Divorces end the marital union of two people and the commingling of their assets. Assets accumulated before the marriage, as well as assets acquired during the marriage, are subject to a division between spouses, depending on the laws of the state granting the divorce.
A prenuptial agreement may protect certain assets in case of divorce. For example, if a wife owns a condominium before marriage, she might be entitled to keep the condo after divorce under the terms of a prenuptial agreement.
Without a prenuptial agreement, the condo might be sold and the proceeds divided between the parties.

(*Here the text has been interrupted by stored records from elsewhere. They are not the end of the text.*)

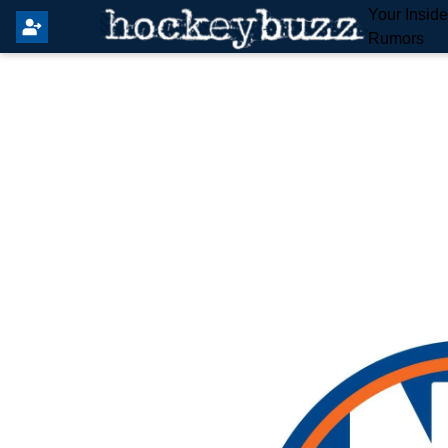
Your Insid
Rumors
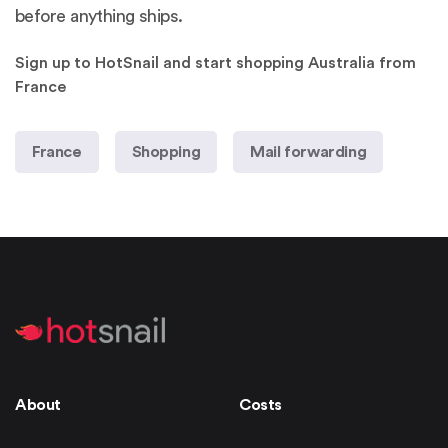
before anything ships.
Sign up to HotSnail and start shopping Australia from
France
France
Shopping
Mail forwarding
About
Costs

In some states the parties will each receive an equal share. In other states courts award equitable shares - not necessarily equal shares. An equitable share may give one spouse more or less than half of the assets depending on a number of factors like length of marriage, conduct during marriage, contribution toward the acquisition and preservation of the assets, income, education, health, age, and so forth.
Lawyers help clients by identifying and valuing assets, and then negotiating or litigating for the best possible outcome.
Divorce courts deal with all kinds of assets such as frequent flyer miles, stock options, houses, time shares, star or celebrity status, pensions, retirement accounts, cash, saving, pets, inheritances, trusts, lottery winnings, medical licenses, family businesses, art, jewelry, antiques, guns, stamp collections and other collectibles, gifts, engagement rings, household contents (probably the court's least favorite category), cemetery plots, country club memberships, and just about every other item under the sun. Every divorce lawyer has an anecdote about one particularly nasty fight over a toaster, hammer, or other item of little or no dollar value. The fight is really about who gets the last word, not the item in question.